İstanbul Tahkim Merkezi, gerek Türkiye'de gerekse yurtdışında bulunan ticari şahıslar arasındaki uyuşmazlıkların kurumsal tahkim yoluyla bağlayıcı, nihai ve icra edilebilir olarak çözümlenmesi için yargılama hizmeti sunmaktadır.
Önemli bazı birlikler de uğraşı alanlarına giren uyuşmazlıklarda tahkim kuralları oluşturmuşlardır. Örneğin: Yağlı Tohumlar ve Hayvani Yağlar Federasyonu (Federation of Oil Seeds and Fats Association-FOSFA) ve Hububat ve Yem Ticareti Birliği (Grain and Feed Trade Association-GAFTA) bunlar arasında yer almaktadır.
ABD'de kurulan Amerikan Tahkim Birliği (The American Arbitration Association - AAA) bir hakem sıfatıyla hareket etmemektedir. Tarafların anlaşmaları üzerine tahkimin idaresini üstlenmekte ve taraflara bir hakem listesi sunmaktadır.
Hakem Kararlarının Türkiye’de Tanınması
Uluslararası ticaretten kaynaklanan uyuşmazlıklarda yabancılık unsuru bulunduğundan dolayı Türk hakimi önüne gelen davada hangi hukuku uygulayacağını belirlemesi gerekmektedir. Uluslararası ticarete ilişkin uyuşmazlıklarda açılacak davalarda taraflar MÖHUK m.24 uyarınca uygulanacak hukuku seçmekte serbesttir.
Yabancı mahkemelerin hukuk davalarına ilişkin olarak vermiş olduğu ve o devlet kanunlarına göre kesinleşmiş bulunan ilâmların Türkiye'de uygulanabilmesi için yetkili Türk mahkemesi tarafından tenfiz kararı verilmesi gerekir. Tenfizine karar verilen yabancı ilâmlar Türk mahkemelerinden verilmiş ilâmlar yerine geçmektedir.
Yabancı Hakem Kararlarının Tanınması ve İcrası Hakkında New York Sözleşmesi ile sözleşmeyi imzalayan birbirlerinin ülkelerinde usulüne uygun verilmiş hakem kararlarını kendi ülkesinde verilmiş gibi kabul etmesini ve uygulamasını öngörmektedir.

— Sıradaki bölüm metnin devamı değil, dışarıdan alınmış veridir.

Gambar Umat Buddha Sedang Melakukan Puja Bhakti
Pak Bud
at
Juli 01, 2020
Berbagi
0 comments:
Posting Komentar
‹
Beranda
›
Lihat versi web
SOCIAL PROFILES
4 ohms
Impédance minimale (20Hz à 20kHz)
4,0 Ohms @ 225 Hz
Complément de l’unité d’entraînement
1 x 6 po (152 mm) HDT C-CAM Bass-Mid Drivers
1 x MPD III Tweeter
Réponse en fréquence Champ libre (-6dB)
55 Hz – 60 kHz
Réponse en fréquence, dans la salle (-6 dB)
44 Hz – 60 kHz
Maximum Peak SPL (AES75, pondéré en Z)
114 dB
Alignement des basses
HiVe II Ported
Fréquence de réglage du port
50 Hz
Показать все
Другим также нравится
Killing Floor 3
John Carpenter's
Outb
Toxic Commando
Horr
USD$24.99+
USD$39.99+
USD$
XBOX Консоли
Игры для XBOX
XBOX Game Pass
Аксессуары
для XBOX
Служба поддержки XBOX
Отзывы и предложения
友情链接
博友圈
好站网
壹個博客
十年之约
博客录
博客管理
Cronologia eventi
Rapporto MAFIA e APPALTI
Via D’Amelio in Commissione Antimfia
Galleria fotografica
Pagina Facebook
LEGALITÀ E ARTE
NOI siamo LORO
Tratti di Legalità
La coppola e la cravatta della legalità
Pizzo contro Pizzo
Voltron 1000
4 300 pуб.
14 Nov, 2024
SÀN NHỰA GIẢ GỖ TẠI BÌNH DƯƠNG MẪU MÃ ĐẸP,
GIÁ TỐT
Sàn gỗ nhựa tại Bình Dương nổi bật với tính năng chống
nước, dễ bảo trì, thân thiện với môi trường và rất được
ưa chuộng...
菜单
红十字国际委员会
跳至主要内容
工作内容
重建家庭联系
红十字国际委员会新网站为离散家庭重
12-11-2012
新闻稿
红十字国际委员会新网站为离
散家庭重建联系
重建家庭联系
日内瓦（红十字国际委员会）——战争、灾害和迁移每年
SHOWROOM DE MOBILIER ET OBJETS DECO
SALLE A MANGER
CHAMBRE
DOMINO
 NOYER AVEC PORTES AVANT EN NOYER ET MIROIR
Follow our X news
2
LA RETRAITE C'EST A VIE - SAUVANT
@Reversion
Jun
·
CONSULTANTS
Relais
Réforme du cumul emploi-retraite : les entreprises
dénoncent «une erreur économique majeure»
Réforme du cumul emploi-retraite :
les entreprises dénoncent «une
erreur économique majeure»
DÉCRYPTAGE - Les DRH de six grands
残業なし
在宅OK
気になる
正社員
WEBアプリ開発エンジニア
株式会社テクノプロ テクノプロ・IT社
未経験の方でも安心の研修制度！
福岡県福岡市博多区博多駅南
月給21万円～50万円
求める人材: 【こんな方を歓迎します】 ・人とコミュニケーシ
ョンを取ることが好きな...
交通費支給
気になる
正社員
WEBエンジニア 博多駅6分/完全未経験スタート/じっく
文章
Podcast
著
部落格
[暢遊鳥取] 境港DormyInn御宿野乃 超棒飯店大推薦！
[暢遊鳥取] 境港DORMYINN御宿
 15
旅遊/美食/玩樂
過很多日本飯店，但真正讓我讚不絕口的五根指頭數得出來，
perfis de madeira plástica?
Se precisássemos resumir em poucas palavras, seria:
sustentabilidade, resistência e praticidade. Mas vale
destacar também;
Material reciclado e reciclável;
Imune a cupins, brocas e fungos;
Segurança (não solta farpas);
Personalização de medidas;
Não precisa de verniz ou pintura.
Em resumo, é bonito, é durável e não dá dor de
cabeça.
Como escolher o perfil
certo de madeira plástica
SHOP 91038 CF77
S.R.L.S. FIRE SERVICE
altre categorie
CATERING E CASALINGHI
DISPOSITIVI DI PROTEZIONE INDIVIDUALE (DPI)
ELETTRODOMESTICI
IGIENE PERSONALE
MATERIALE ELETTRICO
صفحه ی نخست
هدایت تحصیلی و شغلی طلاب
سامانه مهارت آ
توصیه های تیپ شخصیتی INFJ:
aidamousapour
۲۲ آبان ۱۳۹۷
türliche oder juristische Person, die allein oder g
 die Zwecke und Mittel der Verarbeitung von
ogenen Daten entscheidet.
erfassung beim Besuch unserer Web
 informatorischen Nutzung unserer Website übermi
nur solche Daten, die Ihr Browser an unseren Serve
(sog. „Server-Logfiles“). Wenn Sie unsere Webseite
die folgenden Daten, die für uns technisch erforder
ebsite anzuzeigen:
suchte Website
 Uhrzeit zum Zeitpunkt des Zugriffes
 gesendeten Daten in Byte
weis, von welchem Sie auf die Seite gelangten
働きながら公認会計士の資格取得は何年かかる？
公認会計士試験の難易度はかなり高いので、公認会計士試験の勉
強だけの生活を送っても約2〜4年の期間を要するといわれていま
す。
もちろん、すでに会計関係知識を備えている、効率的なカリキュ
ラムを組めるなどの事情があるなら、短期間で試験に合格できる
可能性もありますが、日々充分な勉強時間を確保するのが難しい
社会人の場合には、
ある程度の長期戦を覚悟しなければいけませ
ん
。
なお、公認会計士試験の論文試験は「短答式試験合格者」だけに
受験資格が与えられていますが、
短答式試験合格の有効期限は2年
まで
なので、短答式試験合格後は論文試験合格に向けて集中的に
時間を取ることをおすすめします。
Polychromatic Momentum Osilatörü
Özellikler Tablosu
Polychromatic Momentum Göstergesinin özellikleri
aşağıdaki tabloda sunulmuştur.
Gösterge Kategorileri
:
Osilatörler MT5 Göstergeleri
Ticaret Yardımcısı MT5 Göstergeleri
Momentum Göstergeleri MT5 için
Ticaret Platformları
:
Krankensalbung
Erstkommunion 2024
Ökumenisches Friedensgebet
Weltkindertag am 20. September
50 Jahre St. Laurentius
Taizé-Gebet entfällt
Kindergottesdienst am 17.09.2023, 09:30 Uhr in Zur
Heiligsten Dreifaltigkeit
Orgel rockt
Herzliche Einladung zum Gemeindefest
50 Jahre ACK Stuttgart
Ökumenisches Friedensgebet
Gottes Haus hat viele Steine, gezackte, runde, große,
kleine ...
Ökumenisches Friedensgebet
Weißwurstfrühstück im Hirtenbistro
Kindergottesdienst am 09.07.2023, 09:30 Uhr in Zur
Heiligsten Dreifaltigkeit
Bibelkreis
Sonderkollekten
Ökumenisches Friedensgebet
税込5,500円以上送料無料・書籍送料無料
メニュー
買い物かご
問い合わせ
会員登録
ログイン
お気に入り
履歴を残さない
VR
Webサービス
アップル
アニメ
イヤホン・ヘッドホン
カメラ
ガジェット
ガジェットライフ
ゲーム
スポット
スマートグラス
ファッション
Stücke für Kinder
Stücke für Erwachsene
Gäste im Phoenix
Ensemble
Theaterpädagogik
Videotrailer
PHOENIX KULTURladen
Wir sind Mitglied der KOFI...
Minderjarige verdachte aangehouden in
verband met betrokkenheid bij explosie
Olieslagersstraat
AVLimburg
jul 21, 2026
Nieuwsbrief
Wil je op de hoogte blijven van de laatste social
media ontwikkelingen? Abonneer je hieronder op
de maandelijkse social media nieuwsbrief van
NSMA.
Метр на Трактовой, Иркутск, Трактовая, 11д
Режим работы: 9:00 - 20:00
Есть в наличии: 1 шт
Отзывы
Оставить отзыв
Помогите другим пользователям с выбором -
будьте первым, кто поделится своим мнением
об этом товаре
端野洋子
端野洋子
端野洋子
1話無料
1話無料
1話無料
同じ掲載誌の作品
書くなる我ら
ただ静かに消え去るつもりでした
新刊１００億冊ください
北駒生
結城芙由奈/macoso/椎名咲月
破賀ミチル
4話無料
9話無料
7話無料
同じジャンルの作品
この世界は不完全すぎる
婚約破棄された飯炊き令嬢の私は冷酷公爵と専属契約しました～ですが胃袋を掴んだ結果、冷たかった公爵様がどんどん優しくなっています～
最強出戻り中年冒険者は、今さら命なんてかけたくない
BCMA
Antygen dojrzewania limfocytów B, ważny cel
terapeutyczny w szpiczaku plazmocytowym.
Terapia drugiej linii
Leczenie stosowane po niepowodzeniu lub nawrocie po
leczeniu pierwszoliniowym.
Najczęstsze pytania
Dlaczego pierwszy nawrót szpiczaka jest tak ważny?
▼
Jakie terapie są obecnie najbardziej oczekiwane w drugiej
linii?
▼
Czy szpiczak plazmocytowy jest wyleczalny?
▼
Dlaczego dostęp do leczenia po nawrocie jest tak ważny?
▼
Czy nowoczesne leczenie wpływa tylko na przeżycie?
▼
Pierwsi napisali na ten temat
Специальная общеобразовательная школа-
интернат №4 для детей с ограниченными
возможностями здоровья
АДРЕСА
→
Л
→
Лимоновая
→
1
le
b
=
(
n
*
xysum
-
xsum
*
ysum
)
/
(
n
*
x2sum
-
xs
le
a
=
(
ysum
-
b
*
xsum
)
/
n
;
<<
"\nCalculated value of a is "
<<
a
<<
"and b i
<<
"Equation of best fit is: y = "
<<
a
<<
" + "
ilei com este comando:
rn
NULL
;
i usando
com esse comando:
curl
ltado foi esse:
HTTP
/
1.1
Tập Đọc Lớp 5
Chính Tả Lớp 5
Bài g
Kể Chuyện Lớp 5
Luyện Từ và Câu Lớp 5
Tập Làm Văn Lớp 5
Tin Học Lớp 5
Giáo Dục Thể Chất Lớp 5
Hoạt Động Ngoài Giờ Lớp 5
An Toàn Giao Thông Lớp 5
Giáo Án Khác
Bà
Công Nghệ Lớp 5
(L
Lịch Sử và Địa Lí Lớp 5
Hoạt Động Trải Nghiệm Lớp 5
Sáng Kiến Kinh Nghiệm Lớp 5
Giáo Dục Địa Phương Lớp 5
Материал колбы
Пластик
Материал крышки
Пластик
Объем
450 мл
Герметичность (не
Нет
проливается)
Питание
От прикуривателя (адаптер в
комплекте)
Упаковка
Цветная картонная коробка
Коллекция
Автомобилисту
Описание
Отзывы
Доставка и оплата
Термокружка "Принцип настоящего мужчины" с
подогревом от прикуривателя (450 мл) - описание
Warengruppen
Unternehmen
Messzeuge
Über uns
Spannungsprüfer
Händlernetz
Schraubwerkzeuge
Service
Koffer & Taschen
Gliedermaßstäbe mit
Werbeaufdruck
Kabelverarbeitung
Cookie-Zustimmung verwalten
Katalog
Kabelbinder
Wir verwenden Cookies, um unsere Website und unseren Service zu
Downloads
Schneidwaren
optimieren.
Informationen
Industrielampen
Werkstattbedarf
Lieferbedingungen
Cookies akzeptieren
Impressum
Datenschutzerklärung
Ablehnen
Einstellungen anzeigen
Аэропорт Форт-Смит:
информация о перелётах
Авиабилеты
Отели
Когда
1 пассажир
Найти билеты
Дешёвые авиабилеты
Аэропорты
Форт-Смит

MÖHUK 60 ve 63 maddeler arasında yabancı hakem kararlarının Türkiye’de uygulanabilmesi düzenlenmiştir. Anılan maddelere göre kesinleşmiş, icra kabiliyeti kazanmış ve taraflar için bağlayıcı olan yabancı hakem kararların Türk mahkemeleri tarafından tenfiz edilir.